Co-diretto da Mark Gustafson, esperto di stop-motion, Pinocchio ha una scenografia spettacolare, che colloca i personaggi in un mondo oscuro e grigio che a volte li soffoca (come la piccola e affollata capanna di Geppetto), a volte li riduce a minuscole figure (come il campo di addestramento fascista, con le sue gigantesche mura) – e anche i costumi appaiono sporchi e sfilacciati dalla miseria e dalla guerra. Per completare, le canzoni composte da Alexandre Desplat evocano malinconia anche quando portano testi più allegri, come se la felicità fosse un concetto-tabù.

Da un punto di vista storico l’autoritarismo dello Stato italiano fascista manifesta la sua influenza oppressiva attraverso la richiesta di obbedienza assoluta, portando i vicini a spiarsi e risultando in una completa intolleranza per ciò che è “diverso” o devia da norme arbitrariamente stabilite. A questo proposito, l’ironia della favola all’interno di questo nuovo scenario non sfugge a del Toro, che illustra come gli scagnozzi del regime agiscano come se fossero controllati da un burattinaio. Sentire Mussolini dire “mi piacciono i burattini” è illuminante per esprimere l’affetto dei tiranni per coloro che sono disposti a tutto pur di adularli.

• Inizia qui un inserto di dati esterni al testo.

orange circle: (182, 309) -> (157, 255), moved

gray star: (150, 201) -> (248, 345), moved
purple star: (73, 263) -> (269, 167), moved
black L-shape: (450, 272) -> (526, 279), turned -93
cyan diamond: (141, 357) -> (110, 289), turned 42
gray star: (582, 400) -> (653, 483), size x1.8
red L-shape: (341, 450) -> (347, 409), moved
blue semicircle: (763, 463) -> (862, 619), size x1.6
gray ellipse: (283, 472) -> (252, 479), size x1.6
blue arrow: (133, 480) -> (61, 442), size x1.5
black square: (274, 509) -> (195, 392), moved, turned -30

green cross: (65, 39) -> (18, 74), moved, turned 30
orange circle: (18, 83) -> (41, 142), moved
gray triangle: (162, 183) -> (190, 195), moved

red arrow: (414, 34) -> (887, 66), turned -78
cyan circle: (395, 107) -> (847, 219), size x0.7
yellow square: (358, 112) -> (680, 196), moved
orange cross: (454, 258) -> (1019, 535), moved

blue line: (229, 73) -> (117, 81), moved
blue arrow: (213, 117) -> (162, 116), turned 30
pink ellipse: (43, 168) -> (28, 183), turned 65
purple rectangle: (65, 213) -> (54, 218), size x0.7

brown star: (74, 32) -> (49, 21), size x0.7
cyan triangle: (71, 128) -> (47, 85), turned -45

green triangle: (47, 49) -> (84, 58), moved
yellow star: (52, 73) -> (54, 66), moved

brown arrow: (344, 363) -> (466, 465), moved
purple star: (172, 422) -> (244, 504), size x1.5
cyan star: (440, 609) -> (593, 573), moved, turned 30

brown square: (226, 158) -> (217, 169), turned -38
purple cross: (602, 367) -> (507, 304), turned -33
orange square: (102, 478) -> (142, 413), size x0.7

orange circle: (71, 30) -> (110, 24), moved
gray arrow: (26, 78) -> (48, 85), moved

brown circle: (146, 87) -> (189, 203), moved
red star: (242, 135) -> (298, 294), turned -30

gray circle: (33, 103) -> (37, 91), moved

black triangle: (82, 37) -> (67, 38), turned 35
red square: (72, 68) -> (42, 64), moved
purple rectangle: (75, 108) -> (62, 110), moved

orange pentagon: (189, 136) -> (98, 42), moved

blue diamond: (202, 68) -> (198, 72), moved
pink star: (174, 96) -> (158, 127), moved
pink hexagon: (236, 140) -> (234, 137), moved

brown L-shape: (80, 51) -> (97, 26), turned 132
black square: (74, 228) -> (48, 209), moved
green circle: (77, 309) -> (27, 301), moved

Per inciso, ciò ricontestualizza la stessa “morale” della favola originale e del suo adattamento più famoso del 1940: se prima Pinocchio veniva ricompensato e diventava un vero essere umano solo quando dimostrava di essere un “bravo ragazzo” (ovvero: sottomettendosi a tutte regole), ora è la sua natura di pensatore indipendente, di ribelle, che lo distingue. È quindi l’atteggiamento di Geppetto, attaccato al perfezionismo, che deve mutare per abbracciare il protagonista. E’ ovvio che il Pinocchio di un regista come Guillermo del Toro, sensibile agli emarginati e ai solitari, non avrebbe mai potuto essere un’opera che vedesse nella “perfezione” un traguardo ragionevole o addirittura desiderabile; creatore di personaggi che abbracciano le proprie imperfezioni e idiosincrasie non per giustificarle, ma perché sono umani, il messicano porta la favola di Collodi nel mondo reale senza sacrificare la sua magia, il suo fascino o, in definitiva, la sua dolcezza.

Pinocchio di Guillermo del Toro
Pinocchio di Guillermo del Toro
Il Verdetto
Il Pinocchio di Del Toro è una felice rilettura di un soggetto fin troppo abusato, che sapientemente spinge sul lato politico e oscuro della fiaba di Collodi.